RAB korkusudur bilginin temeli. Ahmaklarsa bilgeliği ve terbiyeyi küçümser.
8 Listen, my son, to your father’s instruction, and do not forsake the teaching of your mother.
Oğlum, babanın uyarılarına kulak ver, Annenin öğrettiklerinden ayrılma.
9 For they are a garland of grace on your head and a pendant around your neck.
Çünkü bunlar başın için sevimli bir çelenk, Boynun için gerdanlık olacaktır.
10 My son, if sinners entice you, do not yield to them.
Oğlum, seni ayartmaya çalışan günahkârlara teslim olma.
11 If they say, “Come along, let us lie in wait for blood, let us ambush the innocent without cause,
Şöyle diyebilirler: “Bizimle gel, Adam öldürmek için pusuya yatalım, Zevk uğruna masum kişileri tuzağa düşürelim.
12 let us swallow them alive like Sheol, and whole like those descending into the Pit. (Sheol )
Onları ölüler diyarı gibi diri diri, Ölüm çukuruna inenler gibi Bütünüyle yutalım. (Sheol )
13 We will find all manner of precious goods; we will fill our houses with plunder.
Bir sürü değerli mal ele geçirir, Evlerimizi ganimetle doldururuz.
14 Throw in your lot with us; let us all share one purse”—
Gel, sen de bize katıl, Tek bir kesemiz olacak.”
15 my son, do not walk the road with them or set foot upon their path.
Oğlum, böyleleriyle gitme, Onların tuttuğu yoldan uzak dur.
16 For their feet run to evil, and they are swift to shed blood.
Çünkü ayakları kötülüğe koşar, Çekinmeden kan dökerler.
17 How futile it is to spread the net where any bird can see it!
Kuşların gözü önünde ağ sermek boşunadır.
18 But they lie in wait for their own blood; they ambush their own lives.
Başkasına pusu kuran kendi kurduğu pusuya düşer. Yalnız kendi canıdır tuzağa düşürdüğü.

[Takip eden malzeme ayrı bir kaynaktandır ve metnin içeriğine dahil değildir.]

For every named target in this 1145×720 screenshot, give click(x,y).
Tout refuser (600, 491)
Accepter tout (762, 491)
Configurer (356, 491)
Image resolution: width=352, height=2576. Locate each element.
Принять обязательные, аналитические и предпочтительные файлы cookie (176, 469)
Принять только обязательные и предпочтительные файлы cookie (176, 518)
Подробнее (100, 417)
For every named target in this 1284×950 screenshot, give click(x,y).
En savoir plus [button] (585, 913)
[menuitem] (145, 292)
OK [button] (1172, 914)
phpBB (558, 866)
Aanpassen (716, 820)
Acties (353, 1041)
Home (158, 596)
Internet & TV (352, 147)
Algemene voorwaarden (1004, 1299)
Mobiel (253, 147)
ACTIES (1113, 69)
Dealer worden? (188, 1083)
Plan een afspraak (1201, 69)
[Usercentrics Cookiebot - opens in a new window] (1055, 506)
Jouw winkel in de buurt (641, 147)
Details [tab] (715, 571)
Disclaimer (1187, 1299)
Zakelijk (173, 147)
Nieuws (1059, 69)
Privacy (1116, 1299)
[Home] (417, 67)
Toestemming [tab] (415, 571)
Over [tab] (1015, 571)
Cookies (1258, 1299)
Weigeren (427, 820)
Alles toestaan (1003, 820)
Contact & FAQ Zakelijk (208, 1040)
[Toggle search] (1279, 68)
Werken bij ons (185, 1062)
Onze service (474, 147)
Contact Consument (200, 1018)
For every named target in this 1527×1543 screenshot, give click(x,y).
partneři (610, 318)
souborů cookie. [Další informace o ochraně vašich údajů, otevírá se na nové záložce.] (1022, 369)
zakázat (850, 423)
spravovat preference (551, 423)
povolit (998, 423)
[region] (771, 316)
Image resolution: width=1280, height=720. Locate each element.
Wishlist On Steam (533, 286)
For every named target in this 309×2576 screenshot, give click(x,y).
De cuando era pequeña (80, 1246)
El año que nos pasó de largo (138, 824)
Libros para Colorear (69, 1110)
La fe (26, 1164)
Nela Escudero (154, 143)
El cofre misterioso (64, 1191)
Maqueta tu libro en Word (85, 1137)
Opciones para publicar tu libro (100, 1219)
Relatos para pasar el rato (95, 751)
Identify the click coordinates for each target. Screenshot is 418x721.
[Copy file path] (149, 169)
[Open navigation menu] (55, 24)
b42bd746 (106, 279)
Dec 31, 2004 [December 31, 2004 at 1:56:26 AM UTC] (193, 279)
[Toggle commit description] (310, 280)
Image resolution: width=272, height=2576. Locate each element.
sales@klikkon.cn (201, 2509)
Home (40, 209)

19 Such is the fate of all who are greedy, whose unjust gain takes the lives of its possessors.
Haksız kazanca düşkün olanların sonu böyledir. Bu düşkünlük onları canlarından eder.
20 Wisdom calls out in the street, she lifts her voice in the square;
Bilgelik dışarıda yüksek sesle haykırıyor, Meydanlarda sesleniyor.
21 in the main concourse she cries aloud, at the city gates she makes her speech:
Kalabalık sokak başlarında bağırıyor, Kentin giriş kapılarında sözlerini duyuruyor:
22 “How long, O simple ones, will you love your simple ways? How long will scoffers delight in their scorn and fools hate knowledge?
“Ey budalalar, budalalığı ne zamana dek seveceksiniz? Alaycılar ne zamana dek alay etmekten zevk alacak? Akılsızlar ne zamana dek bilgiden nefret edecek?
23 If you had repented at my rebuke, then surely I would have poured out my spirit on you; I would have made my words known to you.
Uyardığımda yola gelin, o zaman size yüreğimi açar, Sözlerimi anlamanıza yardım ederim.
24 Because you refused my call, and no one took my outstretched hand,
Ama sizi çağırdığım zaman beni reddettiniz. Elimi uzattım, umursayan olmadı.
25 because you neglected all my counsel, and wanted none of my correction,
Duymazlıktan geldiniz bütün öğütlerimi, Uyarılarımı duymak istemediniz.
26 in turn I will mock your calamity; I will sneer when terror strikes you,
Bu yüzden ben de felaketinize sevineceğim. Belaya uğradığınızda, Bela üzerinize bir fırtına gibi geldiğinde, Bir kasırga gibi geldiğinde felaketiniz, Sıkıntıya, kaygıya düştüğünüzde, Sizinle alay edeceğim.
27 when your dread comes like a storm, and your destruction like a whirlwind, when distress and anguish overwhelm you.
28 Then they will call on me, but I will not answer; they will earnestly seek me, but will not find me.
O zaman beni çağıracaksınız, Ama yanıtlamayacağım. Var gücünüzle arayacaksınız beni, Ama bulamayacaksınız.
29 For they hated knowledge and chose not to fear the LORD.
Çünkü bilgiden nefret ettiniz. RAB'den korkmayı reddettiniz.
30 They accepted none of my counsel; they despised all my reproof.
Öğütlerimi istemediniz, Uyarılarımın tümünü küçümsediniz.
31 So they will eat the fruit of their own way, and be filled with their own devices.
Bu nedenle tuttuğunuz yolun meyvesini yiyeceksiniz, Kendi düzenbazlığınıza doyacaksınız.
32 For the waywardness of the simple will slay them, and the complacency of fools will destroy them.
Bön adamlar dönekliklerinin kurbanı olacak. Akılsızlar kaygısızlıklarının içinde yok olup gidecek.
33 But whoever listens to me will dwell in safety, secure from the fear of evil.”
Ama beni dinleyen güvenlik içinde yaşayacak, Kötülükten korkmayacak, huzur bulacak.”